Systemic treatment with cimetidine has been suggested as a possible treatment because of its systemic immunomodulatory effects; it increases lymphocyte proliferation and inhibits suppressor T-cell function (Orlow 1993; Sterling 1998).
Little data are available with regard to prevailing practice. In the US, paediatric dermatologists seem to favour cantharidin, imiquimod, and pulsed dye laser, taking into account the age of the child, number and location of lesions, and input of the parents (Arbuckle, personal communication). This is different from general practice in the Netherlands, where waiting for natural resolution and physical destruction are the most popular options.

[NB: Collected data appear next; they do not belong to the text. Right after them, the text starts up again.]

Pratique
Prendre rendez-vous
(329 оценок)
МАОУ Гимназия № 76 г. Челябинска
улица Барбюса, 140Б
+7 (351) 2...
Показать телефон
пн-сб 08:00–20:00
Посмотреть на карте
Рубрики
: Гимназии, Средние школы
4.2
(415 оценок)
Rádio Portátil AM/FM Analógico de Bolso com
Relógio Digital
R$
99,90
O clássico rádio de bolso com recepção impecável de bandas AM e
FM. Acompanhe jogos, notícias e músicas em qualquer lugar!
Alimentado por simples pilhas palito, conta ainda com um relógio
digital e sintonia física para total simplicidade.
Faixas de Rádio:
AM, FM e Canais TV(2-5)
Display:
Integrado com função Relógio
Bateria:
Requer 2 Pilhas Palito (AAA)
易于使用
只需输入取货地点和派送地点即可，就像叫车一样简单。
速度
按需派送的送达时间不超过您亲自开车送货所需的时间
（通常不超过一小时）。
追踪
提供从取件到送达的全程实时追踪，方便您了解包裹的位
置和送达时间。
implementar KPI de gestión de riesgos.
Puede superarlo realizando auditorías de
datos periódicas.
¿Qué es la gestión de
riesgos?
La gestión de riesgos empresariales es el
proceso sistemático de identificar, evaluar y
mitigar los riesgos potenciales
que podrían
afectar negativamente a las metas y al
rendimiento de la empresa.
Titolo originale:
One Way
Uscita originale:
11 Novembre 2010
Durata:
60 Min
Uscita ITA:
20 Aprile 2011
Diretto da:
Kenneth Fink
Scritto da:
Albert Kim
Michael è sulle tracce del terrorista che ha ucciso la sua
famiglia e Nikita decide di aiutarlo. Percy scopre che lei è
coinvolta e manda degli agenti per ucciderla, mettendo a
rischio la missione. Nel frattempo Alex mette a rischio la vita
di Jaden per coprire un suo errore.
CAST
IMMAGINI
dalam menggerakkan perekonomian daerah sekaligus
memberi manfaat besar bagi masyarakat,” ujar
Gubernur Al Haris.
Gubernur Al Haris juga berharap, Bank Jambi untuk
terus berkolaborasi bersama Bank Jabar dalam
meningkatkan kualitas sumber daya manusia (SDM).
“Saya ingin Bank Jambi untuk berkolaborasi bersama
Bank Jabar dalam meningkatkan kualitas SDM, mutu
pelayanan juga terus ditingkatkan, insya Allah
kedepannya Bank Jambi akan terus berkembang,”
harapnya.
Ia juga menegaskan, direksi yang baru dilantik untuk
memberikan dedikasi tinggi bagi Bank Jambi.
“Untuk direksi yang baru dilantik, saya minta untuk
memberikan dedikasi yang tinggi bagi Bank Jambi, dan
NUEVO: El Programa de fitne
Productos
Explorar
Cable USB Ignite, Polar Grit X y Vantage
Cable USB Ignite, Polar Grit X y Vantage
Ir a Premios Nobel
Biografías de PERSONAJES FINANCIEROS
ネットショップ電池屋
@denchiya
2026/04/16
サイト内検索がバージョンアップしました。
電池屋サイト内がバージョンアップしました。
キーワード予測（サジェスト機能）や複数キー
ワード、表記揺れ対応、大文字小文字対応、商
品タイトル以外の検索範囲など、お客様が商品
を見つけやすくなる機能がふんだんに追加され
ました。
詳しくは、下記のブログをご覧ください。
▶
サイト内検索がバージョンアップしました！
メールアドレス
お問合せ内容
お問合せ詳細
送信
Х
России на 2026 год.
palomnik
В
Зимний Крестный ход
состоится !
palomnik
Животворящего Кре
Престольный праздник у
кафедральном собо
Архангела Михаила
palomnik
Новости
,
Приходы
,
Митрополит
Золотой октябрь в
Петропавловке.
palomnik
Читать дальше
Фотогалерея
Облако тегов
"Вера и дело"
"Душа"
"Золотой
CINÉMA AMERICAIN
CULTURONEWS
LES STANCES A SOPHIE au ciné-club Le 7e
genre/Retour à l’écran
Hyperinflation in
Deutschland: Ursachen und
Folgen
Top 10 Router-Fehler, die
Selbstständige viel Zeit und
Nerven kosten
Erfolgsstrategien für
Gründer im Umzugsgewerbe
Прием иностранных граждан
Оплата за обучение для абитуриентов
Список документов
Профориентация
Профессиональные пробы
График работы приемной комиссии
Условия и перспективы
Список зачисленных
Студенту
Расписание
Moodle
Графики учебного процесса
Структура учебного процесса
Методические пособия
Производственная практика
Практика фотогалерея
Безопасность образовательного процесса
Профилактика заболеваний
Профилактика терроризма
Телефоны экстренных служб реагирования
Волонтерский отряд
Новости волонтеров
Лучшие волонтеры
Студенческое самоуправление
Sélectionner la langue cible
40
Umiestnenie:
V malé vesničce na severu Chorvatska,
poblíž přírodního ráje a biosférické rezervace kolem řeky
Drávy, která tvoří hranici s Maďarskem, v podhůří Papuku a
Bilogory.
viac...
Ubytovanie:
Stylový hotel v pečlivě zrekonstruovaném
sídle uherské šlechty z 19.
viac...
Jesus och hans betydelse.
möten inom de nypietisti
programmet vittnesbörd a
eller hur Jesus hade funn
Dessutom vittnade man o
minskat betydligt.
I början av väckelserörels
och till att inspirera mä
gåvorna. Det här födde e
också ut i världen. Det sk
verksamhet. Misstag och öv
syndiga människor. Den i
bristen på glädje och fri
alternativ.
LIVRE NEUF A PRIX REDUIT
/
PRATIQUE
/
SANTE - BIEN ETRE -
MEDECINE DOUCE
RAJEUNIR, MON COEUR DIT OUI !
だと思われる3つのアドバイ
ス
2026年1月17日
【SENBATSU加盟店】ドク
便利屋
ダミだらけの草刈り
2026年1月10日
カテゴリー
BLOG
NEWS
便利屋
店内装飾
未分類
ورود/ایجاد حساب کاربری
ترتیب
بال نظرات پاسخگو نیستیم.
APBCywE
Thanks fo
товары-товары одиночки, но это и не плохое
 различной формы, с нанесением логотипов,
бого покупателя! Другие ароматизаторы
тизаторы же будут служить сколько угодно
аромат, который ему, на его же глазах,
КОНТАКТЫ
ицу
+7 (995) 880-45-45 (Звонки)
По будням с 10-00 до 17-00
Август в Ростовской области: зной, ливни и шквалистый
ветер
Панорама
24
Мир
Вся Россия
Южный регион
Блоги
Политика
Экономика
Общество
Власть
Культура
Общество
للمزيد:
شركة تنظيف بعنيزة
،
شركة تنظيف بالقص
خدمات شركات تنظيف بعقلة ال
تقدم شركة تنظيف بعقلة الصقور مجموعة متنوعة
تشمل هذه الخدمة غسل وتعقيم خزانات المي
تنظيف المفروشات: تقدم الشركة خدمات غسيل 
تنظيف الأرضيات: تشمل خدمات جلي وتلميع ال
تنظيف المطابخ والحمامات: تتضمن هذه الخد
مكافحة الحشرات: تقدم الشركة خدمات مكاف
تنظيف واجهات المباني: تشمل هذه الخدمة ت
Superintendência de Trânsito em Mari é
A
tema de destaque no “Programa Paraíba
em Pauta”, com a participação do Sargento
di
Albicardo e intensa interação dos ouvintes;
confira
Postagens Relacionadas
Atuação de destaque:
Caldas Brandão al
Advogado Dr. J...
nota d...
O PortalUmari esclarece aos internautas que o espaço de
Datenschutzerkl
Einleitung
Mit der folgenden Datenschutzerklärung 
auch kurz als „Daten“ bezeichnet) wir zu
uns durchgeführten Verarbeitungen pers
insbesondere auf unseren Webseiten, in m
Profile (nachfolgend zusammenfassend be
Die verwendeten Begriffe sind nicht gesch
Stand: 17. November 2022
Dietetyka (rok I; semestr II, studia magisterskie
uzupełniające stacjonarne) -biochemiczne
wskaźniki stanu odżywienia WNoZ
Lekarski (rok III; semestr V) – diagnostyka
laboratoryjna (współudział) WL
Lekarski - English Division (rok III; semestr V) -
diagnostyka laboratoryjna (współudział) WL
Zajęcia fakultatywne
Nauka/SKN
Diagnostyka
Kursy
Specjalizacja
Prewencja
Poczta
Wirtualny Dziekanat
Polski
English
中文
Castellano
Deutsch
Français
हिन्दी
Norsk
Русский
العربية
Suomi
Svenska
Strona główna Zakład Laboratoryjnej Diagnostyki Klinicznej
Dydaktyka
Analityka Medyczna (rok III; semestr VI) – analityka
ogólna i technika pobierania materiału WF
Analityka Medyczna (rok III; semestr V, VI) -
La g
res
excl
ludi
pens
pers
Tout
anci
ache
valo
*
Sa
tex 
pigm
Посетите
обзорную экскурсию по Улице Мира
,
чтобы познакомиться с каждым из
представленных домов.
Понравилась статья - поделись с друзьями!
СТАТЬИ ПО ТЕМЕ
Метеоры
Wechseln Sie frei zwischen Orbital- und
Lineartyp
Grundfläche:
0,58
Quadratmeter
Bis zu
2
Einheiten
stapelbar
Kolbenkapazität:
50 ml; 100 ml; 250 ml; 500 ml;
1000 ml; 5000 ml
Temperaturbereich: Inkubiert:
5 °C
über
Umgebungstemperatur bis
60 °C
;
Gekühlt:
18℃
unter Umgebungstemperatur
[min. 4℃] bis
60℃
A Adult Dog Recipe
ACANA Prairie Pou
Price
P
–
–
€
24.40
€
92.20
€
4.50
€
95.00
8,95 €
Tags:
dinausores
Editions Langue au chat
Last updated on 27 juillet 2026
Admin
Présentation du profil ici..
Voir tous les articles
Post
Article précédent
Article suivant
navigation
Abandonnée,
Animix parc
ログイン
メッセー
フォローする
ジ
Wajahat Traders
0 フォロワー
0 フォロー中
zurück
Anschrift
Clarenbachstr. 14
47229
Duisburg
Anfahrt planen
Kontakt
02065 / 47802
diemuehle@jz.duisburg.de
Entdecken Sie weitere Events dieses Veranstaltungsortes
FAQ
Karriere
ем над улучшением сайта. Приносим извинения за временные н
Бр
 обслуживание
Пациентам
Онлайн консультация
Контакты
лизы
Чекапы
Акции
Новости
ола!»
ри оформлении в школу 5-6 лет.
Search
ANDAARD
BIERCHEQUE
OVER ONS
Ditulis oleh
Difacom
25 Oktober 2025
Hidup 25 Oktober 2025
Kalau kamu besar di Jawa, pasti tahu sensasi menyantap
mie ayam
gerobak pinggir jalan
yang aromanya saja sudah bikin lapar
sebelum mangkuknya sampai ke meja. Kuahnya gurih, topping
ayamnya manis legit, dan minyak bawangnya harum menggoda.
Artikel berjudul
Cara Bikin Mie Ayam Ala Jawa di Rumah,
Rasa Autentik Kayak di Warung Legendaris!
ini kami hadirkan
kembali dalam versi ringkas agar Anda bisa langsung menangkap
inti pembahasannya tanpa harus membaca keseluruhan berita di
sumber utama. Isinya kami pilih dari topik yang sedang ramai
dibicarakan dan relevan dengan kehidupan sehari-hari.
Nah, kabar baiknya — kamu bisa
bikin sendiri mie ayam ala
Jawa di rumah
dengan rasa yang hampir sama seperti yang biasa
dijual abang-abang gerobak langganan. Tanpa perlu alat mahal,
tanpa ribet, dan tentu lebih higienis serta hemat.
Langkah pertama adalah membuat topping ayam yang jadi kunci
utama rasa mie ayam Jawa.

Why it is important to do this review
Molluscum contagiosum is a common reason for consultation in family practice and dermatology. There are many treatment options available, some of which are painful and some may leave scars. A decision may be made in favour of active therapy to prevent further spread, relieve symptoms, prevent scarring, and for cosmetic and social reasons. Indeed, many parents are concerned about the stigma associated with the lesions. Children with molluscum may be excluded from attending nursery and from participating in physical activities such as swimming. However, the scientific basis for treatment is unclear. Consequently, many practitioners find themselves in a dilemma as to whether or not to promote active treatment and, if they do decide on an active treatment strategy, are unclear as to the best option. We have carried out this systematic review to evaluate treatment options for molluscum contagiosum.